Throughout Latin America, corruption that was once met with resignation and acceptance is now front-page news. Since 2014, hundreds of previously untouchable politicians and business leaders have been sentenced to jail, from Brazil to Peru, Guatemala, and beyond. This shift, though disruptive in the short term, has the potential to make the region significantly more fair and prosperous.
What’s happening is a truly regional anti-corruption movement, even if results have varied widely among countries. Public opinion polls and street demonstrations indicate it has strong support from a majority of Latin Americans. The movement’s success can be traced to deep structural changes over the past 30 years including the spread of democracy, the rise of independent judicial institutions and the growth of Latin America’s middle class. A broad coalition of judicial officials, civil society groups, politicians, private-sector leaders, and regular citizens is determined to continue to push for an end to impunity.

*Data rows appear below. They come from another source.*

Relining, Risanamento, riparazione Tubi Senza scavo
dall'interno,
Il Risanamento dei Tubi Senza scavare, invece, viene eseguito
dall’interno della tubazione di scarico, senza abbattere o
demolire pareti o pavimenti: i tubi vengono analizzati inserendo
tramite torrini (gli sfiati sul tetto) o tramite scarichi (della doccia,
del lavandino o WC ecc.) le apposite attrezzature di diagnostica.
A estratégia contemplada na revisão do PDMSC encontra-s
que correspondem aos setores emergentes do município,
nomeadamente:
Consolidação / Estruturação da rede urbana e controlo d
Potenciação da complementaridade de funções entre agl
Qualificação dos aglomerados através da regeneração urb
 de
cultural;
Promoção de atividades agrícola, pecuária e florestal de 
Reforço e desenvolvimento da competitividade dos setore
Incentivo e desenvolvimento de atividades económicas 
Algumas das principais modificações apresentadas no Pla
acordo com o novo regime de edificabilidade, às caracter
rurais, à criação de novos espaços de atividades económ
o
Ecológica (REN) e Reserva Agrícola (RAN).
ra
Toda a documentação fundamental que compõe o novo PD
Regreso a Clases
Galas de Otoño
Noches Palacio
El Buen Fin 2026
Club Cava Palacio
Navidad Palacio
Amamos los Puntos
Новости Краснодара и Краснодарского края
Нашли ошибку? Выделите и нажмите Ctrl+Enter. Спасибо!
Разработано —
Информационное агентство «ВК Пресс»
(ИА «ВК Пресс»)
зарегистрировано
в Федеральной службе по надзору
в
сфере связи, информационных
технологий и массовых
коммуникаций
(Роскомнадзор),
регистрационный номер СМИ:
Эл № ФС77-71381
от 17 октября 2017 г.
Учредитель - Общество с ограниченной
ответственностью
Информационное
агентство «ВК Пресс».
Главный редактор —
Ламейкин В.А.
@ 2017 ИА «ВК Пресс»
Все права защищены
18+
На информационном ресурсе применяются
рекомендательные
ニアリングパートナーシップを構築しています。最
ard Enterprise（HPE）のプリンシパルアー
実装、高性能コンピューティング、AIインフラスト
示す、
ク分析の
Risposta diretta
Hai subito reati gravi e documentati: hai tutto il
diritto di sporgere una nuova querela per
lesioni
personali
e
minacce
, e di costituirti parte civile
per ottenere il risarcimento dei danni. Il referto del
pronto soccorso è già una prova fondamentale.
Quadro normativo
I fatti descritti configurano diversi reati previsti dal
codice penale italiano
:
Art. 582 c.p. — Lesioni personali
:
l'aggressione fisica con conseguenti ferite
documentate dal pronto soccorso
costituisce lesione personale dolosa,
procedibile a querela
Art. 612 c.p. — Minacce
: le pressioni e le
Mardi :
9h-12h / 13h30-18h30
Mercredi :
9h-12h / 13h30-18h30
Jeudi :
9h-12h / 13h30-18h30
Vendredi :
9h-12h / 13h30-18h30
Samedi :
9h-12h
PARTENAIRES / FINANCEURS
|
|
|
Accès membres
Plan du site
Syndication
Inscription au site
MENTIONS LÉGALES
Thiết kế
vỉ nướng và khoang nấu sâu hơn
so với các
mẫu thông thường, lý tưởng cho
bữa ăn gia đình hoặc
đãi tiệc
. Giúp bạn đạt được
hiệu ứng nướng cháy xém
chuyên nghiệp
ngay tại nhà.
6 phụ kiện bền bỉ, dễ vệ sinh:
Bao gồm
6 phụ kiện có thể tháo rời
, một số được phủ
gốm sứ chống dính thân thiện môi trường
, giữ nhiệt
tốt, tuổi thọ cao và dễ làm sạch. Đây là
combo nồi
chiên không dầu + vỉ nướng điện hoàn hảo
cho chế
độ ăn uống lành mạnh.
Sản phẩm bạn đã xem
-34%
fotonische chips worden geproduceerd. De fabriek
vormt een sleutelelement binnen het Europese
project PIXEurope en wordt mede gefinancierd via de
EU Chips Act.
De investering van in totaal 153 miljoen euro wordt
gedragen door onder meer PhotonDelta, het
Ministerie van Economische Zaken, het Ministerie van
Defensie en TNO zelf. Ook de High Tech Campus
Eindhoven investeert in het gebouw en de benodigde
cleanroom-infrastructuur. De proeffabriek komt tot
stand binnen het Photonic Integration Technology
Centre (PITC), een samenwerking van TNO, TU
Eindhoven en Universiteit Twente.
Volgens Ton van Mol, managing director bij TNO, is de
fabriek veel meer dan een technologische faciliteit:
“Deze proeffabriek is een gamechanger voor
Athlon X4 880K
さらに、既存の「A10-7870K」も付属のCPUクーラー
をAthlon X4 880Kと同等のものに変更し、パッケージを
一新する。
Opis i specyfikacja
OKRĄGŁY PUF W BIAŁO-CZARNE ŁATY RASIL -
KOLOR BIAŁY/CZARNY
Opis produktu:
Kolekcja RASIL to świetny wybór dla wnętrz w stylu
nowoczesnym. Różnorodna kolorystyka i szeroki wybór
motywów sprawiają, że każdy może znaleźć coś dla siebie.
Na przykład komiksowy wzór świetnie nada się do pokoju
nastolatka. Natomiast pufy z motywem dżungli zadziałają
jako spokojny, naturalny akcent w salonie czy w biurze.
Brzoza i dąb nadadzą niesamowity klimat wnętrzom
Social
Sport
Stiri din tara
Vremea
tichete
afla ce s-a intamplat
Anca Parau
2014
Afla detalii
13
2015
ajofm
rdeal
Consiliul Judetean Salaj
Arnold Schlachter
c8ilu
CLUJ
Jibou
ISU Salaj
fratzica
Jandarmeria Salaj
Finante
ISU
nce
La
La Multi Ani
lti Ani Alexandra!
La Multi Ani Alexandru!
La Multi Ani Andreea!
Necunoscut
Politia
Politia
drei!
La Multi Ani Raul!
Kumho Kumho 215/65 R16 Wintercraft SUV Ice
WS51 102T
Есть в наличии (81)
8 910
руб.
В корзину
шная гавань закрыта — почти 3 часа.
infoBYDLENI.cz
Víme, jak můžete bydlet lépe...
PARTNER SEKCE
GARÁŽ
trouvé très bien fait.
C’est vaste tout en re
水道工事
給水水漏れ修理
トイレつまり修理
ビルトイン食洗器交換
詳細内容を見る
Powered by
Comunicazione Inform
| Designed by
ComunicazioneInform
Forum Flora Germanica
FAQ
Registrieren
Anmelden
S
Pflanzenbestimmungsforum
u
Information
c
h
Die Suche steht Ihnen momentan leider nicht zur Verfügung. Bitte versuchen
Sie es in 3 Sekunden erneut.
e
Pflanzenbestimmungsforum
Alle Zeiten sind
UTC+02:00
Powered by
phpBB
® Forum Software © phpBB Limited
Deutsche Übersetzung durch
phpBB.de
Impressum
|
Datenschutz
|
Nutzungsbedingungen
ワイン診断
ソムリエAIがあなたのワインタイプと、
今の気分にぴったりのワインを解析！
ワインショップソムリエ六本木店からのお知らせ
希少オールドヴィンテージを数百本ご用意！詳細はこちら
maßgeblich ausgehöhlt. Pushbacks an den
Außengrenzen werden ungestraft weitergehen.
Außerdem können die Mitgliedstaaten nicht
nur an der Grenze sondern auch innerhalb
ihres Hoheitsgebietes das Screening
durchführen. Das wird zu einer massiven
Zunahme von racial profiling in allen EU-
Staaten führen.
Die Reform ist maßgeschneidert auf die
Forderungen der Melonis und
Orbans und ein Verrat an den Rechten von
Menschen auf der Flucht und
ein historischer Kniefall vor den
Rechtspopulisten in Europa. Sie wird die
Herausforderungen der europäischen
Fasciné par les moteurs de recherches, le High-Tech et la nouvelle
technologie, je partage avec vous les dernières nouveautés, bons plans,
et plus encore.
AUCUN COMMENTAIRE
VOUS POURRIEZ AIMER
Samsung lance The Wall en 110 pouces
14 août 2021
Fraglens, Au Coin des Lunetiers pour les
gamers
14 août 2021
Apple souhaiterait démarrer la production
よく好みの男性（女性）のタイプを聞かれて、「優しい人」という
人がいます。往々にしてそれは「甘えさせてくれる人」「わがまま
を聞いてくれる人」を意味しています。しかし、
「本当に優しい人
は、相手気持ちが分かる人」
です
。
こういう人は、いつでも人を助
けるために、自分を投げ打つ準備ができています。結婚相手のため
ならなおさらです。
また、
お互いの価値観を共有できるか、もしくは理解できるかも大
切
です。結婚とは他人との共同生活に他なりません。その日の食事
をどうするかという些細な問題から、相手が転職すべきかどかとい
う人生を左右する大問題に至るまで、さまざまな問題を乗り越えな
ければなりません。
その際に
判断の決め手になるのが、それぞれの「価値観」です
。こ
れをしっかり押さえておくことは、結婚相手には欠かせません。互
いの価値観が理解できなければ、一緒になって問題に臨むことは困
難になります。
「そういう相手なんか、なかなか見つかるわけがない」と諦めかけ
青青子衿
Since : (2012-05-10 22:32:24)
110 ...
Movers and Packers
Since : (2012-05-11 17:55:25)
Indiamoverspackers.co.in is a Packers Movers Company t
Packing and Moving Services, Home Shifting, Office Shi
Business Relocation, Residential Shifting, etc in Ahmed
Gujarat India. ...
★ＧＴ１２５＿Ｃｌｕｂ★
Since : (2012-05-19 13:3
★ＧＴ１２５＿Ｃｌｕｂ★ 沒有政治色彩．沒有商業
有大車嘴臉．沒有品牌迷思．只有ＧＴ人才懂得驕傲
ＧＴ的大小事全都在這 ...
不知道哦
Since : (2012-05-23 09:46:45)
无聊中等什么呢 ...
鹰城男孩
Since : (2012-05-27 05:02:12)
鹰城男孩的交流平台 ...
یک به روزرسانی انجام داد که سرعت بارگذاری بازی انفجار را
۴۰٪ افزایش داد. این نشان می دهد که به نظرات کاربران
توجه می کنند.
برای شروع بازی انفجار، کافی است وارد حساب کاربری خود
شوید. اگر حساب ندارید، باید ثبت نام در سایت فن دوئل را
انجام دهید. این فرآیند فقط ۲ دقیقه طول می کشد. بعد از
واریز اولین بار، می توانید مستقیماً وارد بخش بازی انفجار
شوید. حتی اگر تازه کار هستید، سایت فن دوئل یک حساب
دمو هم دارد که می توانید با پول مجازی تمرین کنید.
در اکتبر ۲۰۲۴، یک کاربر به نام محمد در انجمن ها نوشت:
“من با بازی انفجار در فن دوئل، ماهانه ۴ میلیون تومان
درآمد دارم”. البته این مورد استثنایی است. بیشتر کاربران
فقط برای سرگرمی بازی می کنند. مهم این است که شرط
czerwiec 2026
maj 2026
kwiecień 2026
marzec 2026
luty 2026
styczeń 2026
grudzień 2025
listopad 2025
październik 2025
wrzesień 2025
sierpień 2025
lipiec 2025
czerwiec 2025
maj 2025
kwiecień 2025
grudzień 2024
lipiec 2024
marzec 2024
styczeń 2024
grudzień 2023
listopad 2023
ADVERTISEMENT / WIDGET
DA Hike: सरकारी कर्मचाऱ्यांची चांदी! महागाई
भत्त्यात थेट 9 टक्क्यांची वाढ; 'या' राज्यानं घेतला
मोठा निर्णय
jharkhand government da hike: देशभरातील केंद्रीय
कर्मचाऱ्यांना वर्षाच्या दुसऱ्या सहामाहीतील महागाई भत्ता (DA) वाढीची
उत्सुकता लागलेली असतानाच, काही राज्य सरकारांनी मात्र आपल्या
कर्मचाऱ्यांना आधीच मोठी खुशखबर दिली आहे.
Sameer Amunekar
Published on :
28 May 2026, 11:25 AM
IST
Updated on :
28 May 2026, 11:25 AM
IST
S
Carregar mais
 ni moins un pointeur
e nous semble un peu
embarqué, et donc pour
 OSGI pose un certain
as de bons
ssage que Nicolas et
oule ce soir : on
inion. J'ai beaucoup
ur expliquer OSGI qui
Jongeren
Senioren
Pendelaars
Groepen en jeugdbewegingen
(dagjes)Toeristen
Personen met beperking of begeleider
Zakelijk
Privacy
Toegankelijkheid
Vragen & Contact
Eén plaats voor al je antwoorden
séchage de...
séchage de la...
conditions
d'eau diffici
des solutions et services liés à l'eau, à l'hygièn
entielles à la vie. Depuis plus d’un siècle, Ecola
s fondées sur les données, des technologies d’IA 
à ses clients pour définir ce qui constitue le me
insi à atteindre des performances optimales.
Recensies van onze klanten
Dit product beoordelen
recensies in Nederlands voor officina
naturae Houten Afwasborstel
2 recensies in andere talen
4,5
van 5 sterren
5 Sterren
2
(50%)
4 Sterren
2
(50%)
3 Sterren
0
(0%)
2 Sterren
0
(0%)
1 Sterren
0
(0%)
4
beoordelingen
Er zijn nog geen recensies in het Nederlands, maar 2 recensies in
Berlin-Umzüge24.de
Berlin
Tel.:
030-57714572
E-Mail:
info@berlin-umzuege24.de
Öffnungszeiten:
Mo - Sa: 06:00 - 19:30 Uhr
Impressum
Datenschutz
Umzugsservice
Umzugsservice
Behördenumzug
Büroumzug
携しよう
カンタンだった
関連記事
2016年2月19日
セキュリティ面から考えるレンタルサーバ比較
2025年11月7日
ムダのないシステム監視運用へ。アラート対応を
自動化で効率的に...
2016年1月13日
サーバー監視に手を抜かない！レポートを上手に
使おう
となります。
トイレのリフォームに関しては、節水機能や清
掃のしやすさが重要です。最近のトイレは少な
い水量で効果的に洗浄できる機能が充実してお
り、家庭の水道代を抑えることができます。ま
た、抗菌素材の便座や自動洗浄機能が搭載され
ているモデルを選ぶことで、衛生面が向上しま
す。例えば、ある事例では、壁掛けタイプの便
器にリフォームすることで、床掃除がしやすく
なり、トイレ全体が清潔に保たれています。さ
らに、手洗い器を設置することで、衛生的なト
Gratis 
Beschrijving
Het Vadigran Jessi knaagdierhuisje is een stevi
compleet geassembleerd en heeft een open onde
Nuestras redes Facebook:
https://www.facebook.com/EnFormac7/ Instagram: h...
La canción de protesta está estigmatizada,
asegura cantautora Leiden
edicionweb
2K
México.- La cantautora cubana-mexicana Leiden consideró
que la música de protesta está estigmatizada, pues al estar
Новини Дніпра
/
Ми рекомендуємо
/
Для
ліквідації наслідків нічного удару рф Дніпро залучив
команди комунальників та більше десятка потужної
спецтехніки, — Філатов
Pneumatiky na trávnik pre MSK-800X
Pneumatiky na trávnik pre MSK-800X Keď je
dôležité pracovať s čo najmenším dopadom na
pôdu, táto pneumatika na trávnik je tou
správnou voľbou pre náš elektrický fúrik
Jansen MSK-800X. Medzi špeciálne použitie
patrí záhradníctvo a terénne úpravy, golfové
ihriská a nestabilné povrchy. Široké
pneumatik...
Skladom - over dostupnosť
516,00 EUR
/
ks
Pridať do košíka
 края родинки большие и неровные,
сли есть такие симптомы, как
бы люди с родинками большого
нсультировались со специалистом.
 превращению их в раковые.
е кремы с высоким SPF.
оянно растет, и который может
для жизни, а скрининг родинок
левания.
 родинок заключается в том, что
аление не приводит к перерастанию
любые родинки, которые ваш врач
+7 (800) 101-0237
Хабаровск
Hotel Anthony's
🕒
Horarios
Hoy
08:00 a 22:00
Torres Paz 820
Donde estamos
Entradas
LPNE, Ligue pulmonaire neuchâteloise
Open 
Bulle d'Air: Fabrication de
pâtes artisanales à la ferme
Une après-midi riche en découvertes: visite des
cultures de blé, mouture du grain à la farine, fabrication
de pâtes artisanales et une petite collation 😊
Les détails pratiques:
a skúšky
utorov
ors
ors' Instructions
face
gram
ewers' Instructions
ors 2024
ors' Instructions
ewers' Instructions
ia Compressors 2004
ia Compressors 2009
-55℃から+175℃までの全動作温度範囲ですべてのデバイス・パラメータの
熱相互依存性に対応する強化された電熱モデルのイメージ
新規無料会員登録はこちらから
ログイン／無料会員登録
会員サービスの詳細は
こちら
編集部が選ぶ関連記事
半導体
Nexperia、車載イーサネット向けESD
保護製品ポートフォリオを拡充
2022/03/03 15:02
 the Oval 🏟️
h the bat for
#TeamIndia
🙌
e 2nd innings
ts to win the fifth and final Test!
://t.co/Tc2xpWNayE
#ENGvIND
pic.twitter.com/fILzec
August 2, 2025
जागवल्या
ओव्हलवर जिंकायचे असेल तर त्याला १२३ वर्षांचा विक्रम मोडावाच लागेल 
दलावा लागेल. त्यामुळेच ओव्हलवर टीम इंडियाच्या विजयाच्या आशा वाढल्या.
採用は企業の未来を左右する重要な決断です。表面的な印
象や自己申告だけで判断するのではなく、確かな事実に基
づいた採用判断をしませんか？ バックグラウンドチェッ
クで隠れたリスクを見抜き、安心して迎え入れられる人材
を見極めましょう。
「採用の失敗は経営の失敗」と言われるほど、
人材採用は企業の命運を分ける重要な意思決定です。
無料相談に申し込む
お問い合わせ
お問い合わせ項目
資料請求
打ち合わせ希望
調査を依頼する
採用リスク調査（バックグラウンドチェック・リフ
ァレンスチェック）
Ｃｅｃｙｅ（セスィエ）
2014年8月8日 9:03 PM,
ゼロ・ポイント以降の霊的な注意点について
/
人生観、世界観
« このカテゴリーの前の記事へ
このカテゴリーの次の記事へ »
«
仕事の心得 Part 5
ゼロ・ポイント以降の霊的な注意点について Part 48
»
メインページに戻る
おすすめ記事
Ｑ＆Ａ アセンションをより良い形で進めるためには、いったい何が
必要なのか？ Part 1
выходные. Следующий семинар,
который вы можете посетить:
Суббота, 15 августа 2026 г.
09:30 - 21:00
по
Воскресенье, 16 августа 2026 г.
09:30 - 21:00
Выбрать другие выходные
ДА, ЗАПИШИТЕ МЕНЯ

However, there have been recent setbacks. New scandals have continued to erupt, suggesting that many old practices remain stubbornly in place. With some exceptions, Latin American governments have failed to institute reforms that would meaningfully reduce opportunities or incentives for graft. In the face of continued scandal and dysfunction, some citizens are becoming increasingly disillusioned with not just their politicians, but with democracy itself.
This is therefore a critical moment for the anti-corruption movement. This report will explore recent developments and suggest eight potential strategies for a productive way forward, based on input received at a meeting of distinguished corruption fighters on March 1–2 at Americas Society/Council of the Americas (AS/COA) in New York City. The following content does not necessarily reflect the unanimous view of the conference participants, AS/COA or its members.